(Collected data)
::::::
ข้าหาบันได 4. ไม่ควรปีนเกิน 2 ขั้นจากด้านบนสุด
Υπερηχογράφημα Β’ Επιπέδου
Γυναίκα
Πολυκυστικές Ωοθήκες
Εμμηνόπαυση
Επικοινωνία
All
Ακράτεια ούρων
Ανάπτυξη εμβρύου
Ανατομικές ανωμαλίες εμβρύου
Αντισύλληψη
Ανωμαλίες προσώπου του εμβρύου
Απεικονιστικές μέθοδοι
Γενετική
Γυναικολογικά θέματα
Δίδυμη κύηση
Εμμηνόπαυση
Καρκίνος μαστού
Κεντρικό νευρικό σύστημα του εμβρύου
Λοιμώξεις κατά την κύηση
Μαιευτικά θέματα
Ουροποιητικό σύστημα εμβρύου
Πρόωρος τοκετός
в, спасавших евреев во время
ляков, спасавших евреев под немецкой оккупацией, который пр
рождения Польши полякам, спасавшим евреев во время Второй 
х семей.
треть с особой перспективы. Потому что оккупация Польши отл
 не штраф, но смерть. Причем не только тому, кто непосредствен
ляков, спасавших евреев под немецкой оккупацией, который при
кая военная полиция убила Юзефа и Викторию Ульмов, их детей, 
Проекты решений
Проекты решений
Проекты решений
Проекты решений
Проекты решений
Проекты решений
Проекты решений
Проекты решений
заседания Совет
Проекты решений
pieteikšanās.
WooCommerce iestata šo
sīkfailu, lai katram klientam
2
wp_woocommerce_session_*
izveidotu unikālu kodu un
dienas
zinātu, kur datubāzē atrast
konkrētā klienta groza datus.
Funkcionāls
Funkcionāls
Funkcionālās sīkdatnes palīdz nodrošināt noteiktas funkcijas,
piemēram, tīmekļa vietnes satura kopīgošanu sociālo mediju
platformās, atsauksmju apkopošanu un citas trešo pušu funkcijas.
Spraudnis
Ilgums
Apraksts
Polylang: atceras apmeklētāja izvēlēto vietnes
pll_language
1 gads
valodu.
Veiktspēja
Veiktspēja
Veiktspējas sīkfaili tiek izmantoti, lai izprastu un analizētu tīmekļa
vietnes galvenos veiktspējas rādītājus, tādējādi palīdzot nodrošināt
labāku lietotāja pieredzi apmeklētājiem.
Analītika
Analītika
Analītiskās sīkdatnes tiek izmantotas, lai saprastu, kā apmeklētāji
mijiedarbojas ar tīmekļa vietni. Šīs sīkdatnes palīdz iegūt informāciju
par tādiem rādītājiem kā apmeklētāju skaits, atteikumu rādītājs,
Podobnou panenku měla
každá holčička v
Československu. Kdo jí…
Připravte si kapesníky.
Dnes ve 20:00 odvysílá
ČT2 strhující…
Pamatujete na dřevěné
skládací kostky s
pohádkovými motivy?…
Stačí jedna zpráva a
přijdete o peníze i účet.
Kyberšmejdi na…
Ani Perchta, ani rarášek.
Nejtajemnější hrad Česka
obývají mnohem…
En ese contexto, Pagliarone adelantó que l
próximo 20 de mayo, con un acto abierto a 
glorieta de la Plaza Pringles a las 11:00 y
::::::
Directions for this task: Nothing in the data above may be skipped; repeat it all exactly.

Task answer:
ข้าหาบันได 4. ไม่ควรปีนเกิน 2 ขั้นจากด้านบนสุด
Υπερηχογράφημα Β’ Επιπέδου
Γυναίκα
Πολυκυστικές Ωοθήκες
Εμμηνόπαυση
Επικοινωνία
All
Ακράτεια ούρων
Ανάπτυξη εμβρύου
Ανατομικές ανωμαλίες εμβρύου
Αντισύλληψη
Ανωμαλίες προσώπου του εμβρύου
Απεικονιστικές μέθοδοι
Γενετική
Γυναικολογικά θέματα
Δίδυμη κύηση
Εμμηνόπαυση
Καρκίνος μαστού
Κεντρικό νευρικό σύστημα του εμβρύου
Λοιμώξεις κατά την κύηση
Μαιευτικά θέματα
Ουροποιητικό σύστημα εμβρύου
Πρόωρος τοκετός
в, спасавших евреев во время
ляков, спасавших евреев под немецкой оккупацией, который пр
рождения Польши полякам, спасавшим евреев во время Второй 
х семей.
треть с особой перспективы. Потому что оккупация Польши отл
 не штраф, но смерть. Причем не только тому, кто непосредствен
ляков, спасавших евреев под немецкой оккупацией, который при
кая военная полиция убила Юзефа и Викторию Ульмов, их детей, 
Проекты решений
Проекты решений
Проекты решений
Проекты решений
Проекты решений
Проекты решений
Проекты решений
Проекты решений
заседания Совет
Проекты решений
pieteikšanās.
WooCommerce iestata šo
sīkfailu, lai katram klientam
2
wp_woocommerce_session_*
izveidotu unikālu kodu un
dienas
zinātu, kur datubāzē atrast
konkrētā klienta groza datus.
Funkcionāls
Funkcionāls
Funkcionālās sīkdatnes palīdz nodrošināt noteiktas funkcijas,
piemēram, tīmekļa vietnes satura kopīgošanu sociālo mediju
platformās, atsauksmju apkopošanu un citas trešo pušu funkcijas.
Spraudnis
Ilgums
Apraksts
Polylang: atceras apmeklētāja izvēlēto vietnes
pll_language
1 gads
valodu.
Veiktspēja
Veiktspēja
Veiktspējas sīkfaili tiek izmantoti, lai izprastu un analizētu tīmekļa
vietnes galvenos veiktspējas rādītājus, tādējādi palīdzot nodrošināt
labāku lietotāja pieredzi apmeklētājiem.
Analītika
Analītika
Analītiskās sīkdatnes tiek izmantotas, lai saprastu, kā apmeklētāji
mijiedarbojas ar tīmekļa vietni. Šīs sīkdatnes palīdz iegūt informāciju
par tādiem rādītājiem kā apmeklētāju skaits, atteikumu rādītājs,
Podobnou panenku měla
každá holčička v
Československu. Kdo jí…
Připravte si kapesníky.
Dnes ve 20:00 odvysílá
ČT2 strhující…
Pamatujete na dřevěné
skládací kostky s
pohádkovými motivy?…
Stačí jedna zpráva a
přijdete o peníze i účet.
Kyberšmejdi na…
Ani Perchta, ani rarášek.
Nejtajemnější hrad Česka
obývají mnohem…
En ese contexto, Pagliarone adelantó que l
próximo 20 de mayo, con un acto abierto a 
glorieta de la Plaza Pringles a las 11:00 y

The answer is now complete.